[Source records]

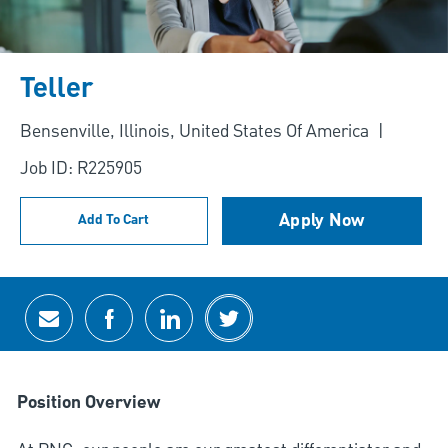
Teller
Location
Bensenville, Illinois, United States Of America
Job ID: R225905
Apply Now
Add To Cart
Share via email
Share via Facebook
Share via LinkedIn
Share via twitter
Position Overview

--

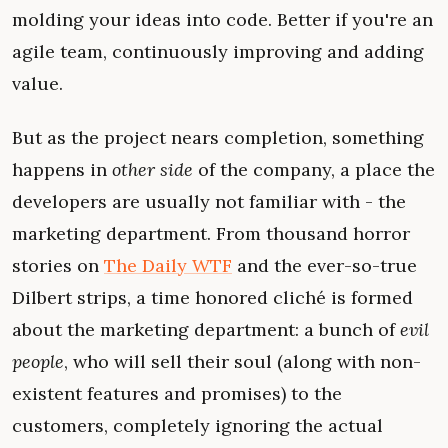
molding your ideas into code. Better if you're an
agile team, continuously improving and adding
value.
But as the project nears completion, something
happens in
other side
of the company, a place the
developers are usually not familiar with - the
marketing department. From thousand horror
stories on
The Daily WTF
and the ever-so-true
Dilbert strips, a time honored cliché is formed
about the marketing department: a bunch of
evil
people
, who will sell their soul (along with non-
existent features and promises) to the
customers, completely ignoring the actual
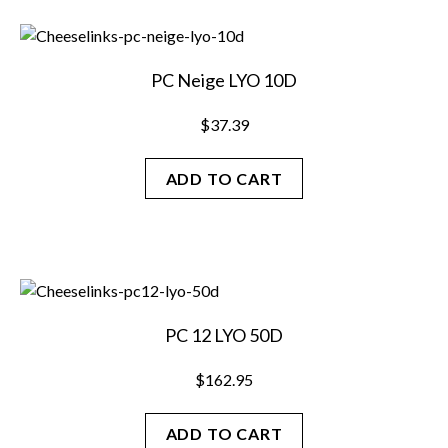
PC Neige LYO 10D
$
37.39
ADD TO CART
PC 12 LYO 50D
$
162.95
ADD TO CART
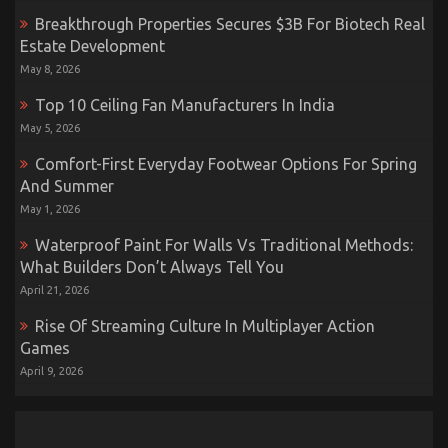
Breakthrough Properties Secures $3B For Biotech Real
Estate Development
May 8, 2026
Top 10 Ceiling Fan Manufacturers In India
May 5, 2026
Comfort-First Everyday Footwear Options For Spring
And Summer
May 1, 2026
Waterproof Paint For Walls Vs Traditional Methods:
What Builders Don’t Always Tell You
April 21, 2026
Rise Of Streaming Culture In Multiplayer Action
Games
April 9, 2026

--

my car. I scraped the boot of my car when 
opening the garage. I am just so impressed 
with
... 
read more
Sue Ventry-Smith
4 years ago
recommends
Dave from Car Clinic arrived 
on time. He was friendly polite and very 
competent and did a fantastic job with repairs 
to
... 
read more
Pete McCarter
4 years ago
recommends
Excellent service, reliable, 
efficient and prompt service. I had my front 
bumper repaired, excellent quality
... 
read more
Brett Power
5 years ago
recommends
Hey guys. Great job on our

[ASSIGNMENT] Find every line in the records that has the word "time". Then report the count alone.

[TASK RESPONSE] 2